Se sobresalta doña Concha Solís, dueña de la casa, interrumpiendo un momento su labor.

- Dios no lo permitirá.

Es una mujer gruesa que rebasa los sesenta. Cabello gris en rodete sujeto con horquillas. Pendientes y pulsera de azabache, toquilla de lana negra sobre los hombros. Un rosario y un abanico a mano, sobre la mesita.
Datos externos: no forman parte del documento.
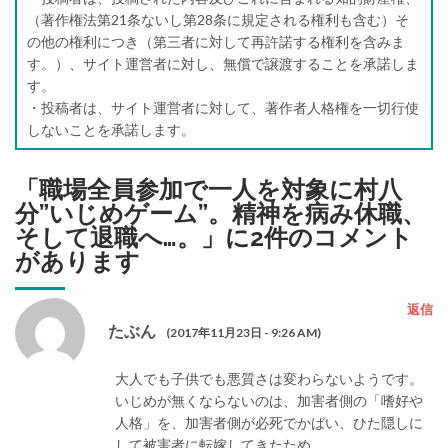
（著作権法第21条ないし第28条に規定される権利も含む）そ
の他の権利につき（第三者に対して再許諾する権利を含みま
す。）、サイト運営者に対し、無償で譲渡することを承諾しま
す。
・投稿者は、サイト運営者に対して、著作者人格権を一切行使
しないことを承諾します。
「
職場全員参加で一人を対象に村八
分”いじめゲーム”。精神を病み休職、
そして退職へ…。
」に2件のコメント
があります
返信
たぶん
(2017年11月23日 - 9:26 AM)
大人でも子供でも悪質さは変わらないようです。
いじめが無くならないのは、加害者側の「嗜好や
人格」を、加害者側が必死でかばい、ひた隠しに
して被害者に転嫁してきたため。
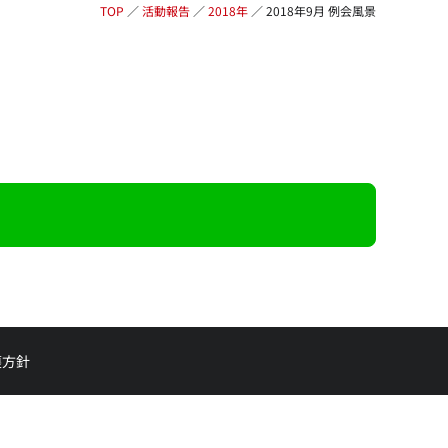
TOP
／
活動報告
／
2018年
／
2018年9月 例会風景
護方針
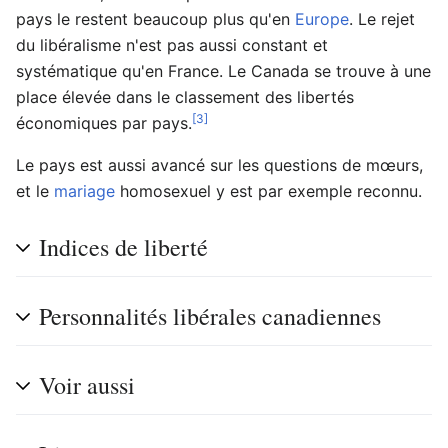
pays le restent beaucoup plus qu'en
Europe
. Le rejet
du libéralisme n'est pas aussi constant et
systématique qu'en France. Le Canada se trouve à une
place élevée dans le classement des libertés
[3]
économiques par pays.
Le pays est aussi avancé sur les questions de mœurs,
et le
mariage
homosexuel y est par exemple reconnu.
Indices de liberté
Personnalités libérales canadiennes
Voir aussi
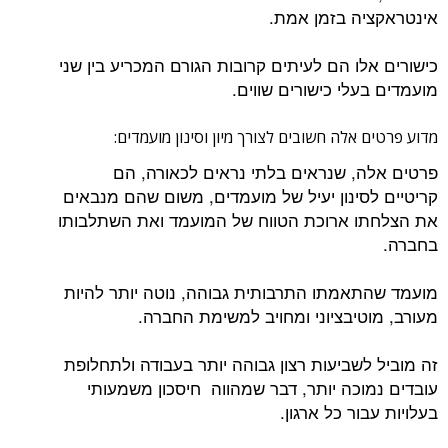
אינטראקציה בזמן אמת.
כישורים אלו הם לעיתים קרובות הגורם המכריע בין שני
מועמדים בעלי כישורים שווים.
מדוע פרטים אלה חשובים לצורך מיון וסינון מועמדים:
פרטים אלה, שנראים בלתי נראים לכאורה, הם
קריטיים לסינון יעיל של מועמדים, משום שהם מנבאים
את הצלחתו ארוכת הטווח של המועמד ואת השתלבותו
בחברה.
מועמד שהתאמתו התרבותית גבוהה, נוטה יותר להיות
מעורב, מוטיבציוני ומחויב למשימת החברה.
זה מוביל לשביעות רצון גבוהה יותר בעבודה ולתחלופת
עובדים נמוכה יותר, דבר שמהווה חיסכון משמעותי
בעלויות עבור כל ארגון.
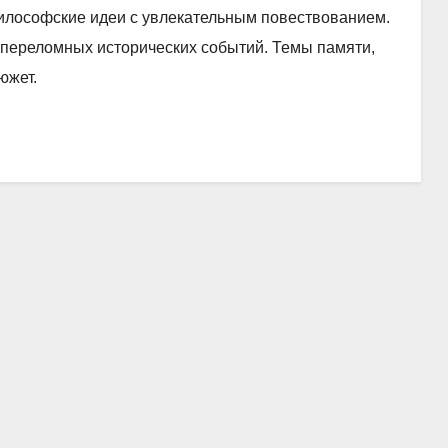
 философские идеи с увлекательным повествованием.
переломных исторических событий. Темы памяти,
южет.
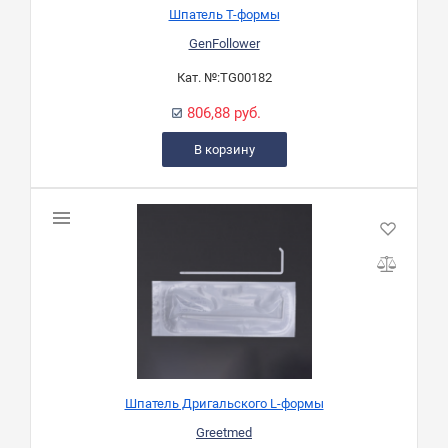
Шпатель Т-формы
GenFollower
Кат. №:
TG00182
806,88 руб.
В корзину
Шпатель Дригальского L-формы
Greetmed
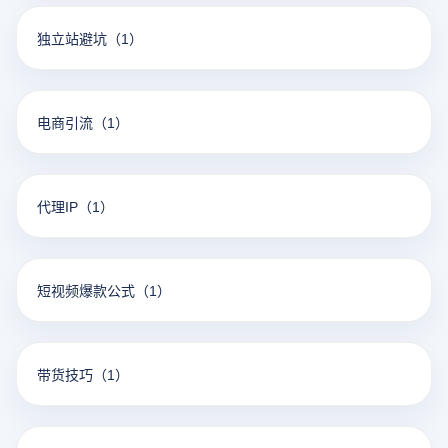
独立站避坑
（1）
电商引流
（1）
代理IP
（1）
短视频爆款公式
（1）
带货技巧
（1）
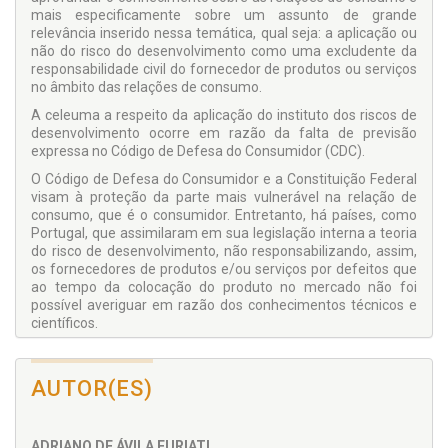
mais especificamente sobre um assunto de grande
relevância inserido nessa temática, qual seja: a aplicação ou
não do risco do desenvolvimento como uma excludente da
responsabilidade civil do fornecedor de produtos ou serviços
no âmbito das relações de consumo.
A celeuma a respeito da aplicação do instituto dos riscos de
desenvolvimento ocorre em razão da falta de previsão
expressa no Código de Defesa do Consumidor (CDC).
O Código de Defesa do Consumidor e a Constituição Federal
visam à proteção da parte mais vulnerável na relação de
consumo, que é o consumidor. Entretanto, há países, como
Portugal, que assimilaram em sua legislação interna a teoria
do risco de desenvolvimento, não responsabilizando, assim,
os fornecedores de produtos e/ou serviços por defeitos que
ao tempo da colocação do produto no mercado não foi
possível averiguar em razão dos conhecimentos técnicos e
científicos.
Sendo assim, há pertinência e atualidade da temática, uma
vez que se trata de assunto que suscita divergências legais,
AUTOR(ES)
doutrinárias e jurisprudenciais nos momentos atuais, a
exemplo do Brasil que não possui precedentes claros sobre a
matéria.
ADRIANO DE ÁVILA FURIATI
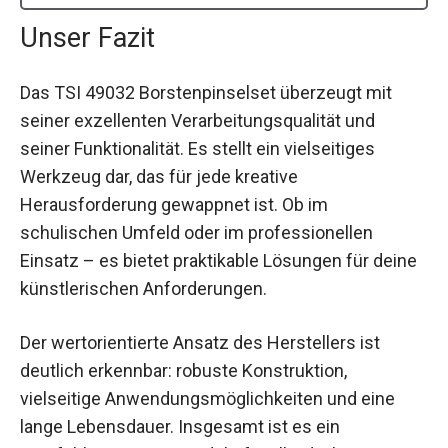
Unser Fazit
Das TSI 49032 Borstenpinselset überzeugt mit
seiner exzellenten Verarbeitungsqualität und
seiner Funktionalität. Es stellt ein vielseitiges
Werkzeug dar, das für jede kreative
Herausforderung gewappnet ist. Ob im
schulischen Umfeld oder im professionellen
Einsatz – es bietet praktikable Lösungen für deine
künstlerischen Anforderungen.
Der wertorientierte Ansatz des Herstellers ist
deutlich erkennbar: robuste Konstruktion,
vielseitige Anwendungsmöglichkeiten und eine
lange Lebensdauer. Insgesamt ist es ein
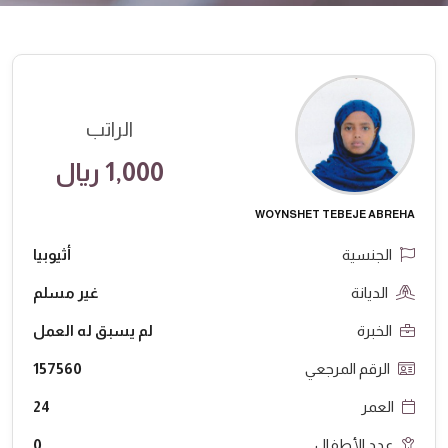
الراتب
1,000 ريال
WOYNSHET TEBEJE ABREHA
الجنسية
أثيوبيا
الديانة
غير مسلم
الخبرة
لم يسبق له العمل
الرقم المرجعي
157560
العمر
24
عدد الأطفال
0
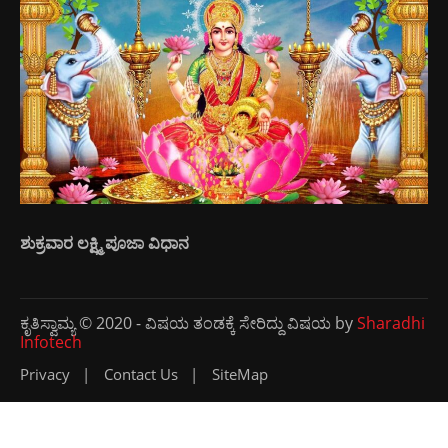
ಶುಕ್ರವಾರ ಲಕ್ಷ್ಮಿ ಪೂಜಾ ವಿಧಾನ
ಕೃತಿಸ್ವಾಮ್ಯ © 2020 - ವಿಷಯ ತಂಡಕ್ಕೆ ಸೇರಿದ್ದು ವಿಷಯ by
Sharadhi
Infotech
Privacy
Contact Us
SiteMap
- No lo permitirá en absoluto -repite.

A su lado, Lolita Palma -vestido marrón oscuro con cuello ribeteado de encaje blanco- bebe un sorbo de mistela, deja la copa en la bandeja y sigue con el bordado que tiene en un bastidor sobre el regazo. No es mujer de hilo, dedal y aguja, ni de otras tareas domésticas que violenten lo razonable en su carácter y posición social; pero tiene por costumbre visitar a su madrina, en la casa de la calle del Tinte, las dos veces al mes que hay tertulia femenina en torno al costurero, los bordados y el encaje de bolillos. Hoy también asisten la hija y la nuera de doña Concha -Rosita Solís y Julia Algueró, embarazada ésta de cinco meses-, y una madrileña alta y rubia llamada Luisa Moragas, que está refugiada en Cádiz con su familia y vive de alquiler en el piso superior del edificio. Completa el grupo doña Pepa de Alba, viuda del general Alba, que tiene tres hijos militares.

- Las cosas no van bien -prosigue Curra Vilches muy desenvuelta, entre puntada y puntada-. Nuestro general Blake ha sido derrotado por los franceses de Suchet, y dispersado su ejército. Hay mucho recelo de que todo Levante caiga en manos francesas… Y por si fuera poco, el embajador Wellesley, que se lleva fatal con las Cortes, amenaza con retirar las tropas inglesas: las de Cádiz y las de su hermanito el duque de Güelintón.

Sonríe Lolita Palma, que mantiene un silencio prudente. Su amiga habla con un aplomo castrense que ya quisieran para ellos ciertos generales. Cualquiera diría que pasa el tiempo entre obuses y redobles de tambor, como una cantinera pizpireta.

- He oído que los franceses también amenazan Algeciras y Tarifa -apunta Rosita Solís.

- Así es -confirma Curra con el mismo cuajo-. Quieren entrar en ellas para Navidad.

- Qué horror. No entiendo cómo se desmoronan nuestros ejércitos de esa manera… No creo que un español ceda en valentía a franceses, o ingleses.

- No es cuestión de valor, sino de costumbre… Nuestros soldados son campesinos sin preparación militar, reclutados de cualquier manera. No hay práctica de batallas en campo abierto. Por eso la gente se dispersa, grita «traición» y huye… Con las guerrillas es todo lo contrario. Ésas eligen sitio y manera de batirse. Están en su salsa.

- Te veo muy generala, Curra -ríe Lolita, sin dejar de bordar-. Muy desgarrada y puesta en materia.

También ríe la amiga, con su labor sobre la falda. Esta tarde se recoge el pelo en una graciosa cofia de cintas que realza el buen color de sus mejillas, favorecido por el calor cercano del brasero.

- No te extrañe -dice-. Nosotras tenemos más sentido práctico que algunos estrategas de campanillas… Esos que juntan ejércitos de desgraciados campesinos para dejar que se deshagan luego en un soplo, con millares de infelices corriendo por los campos mientras la caballería enemiga los acuchilla a mansalva.

- Pobrecillos -apunta Rosita Solís.

- Sí… Pobres.

Cosen en silencio, meditando sobre asedios, batallas y derrotas. Mundo de hombres, del que a ellas sólo llegan los ecos. Y las consecuencias. Un perro pequeño y gordo, perezoso, se frota en los pies de Lolita Palma y desaparece en el pasillo, en el momento en que un reloj da allí cinco campanadas. Durante un rato sólo se oye el sonido de los bolillos de doña Concha.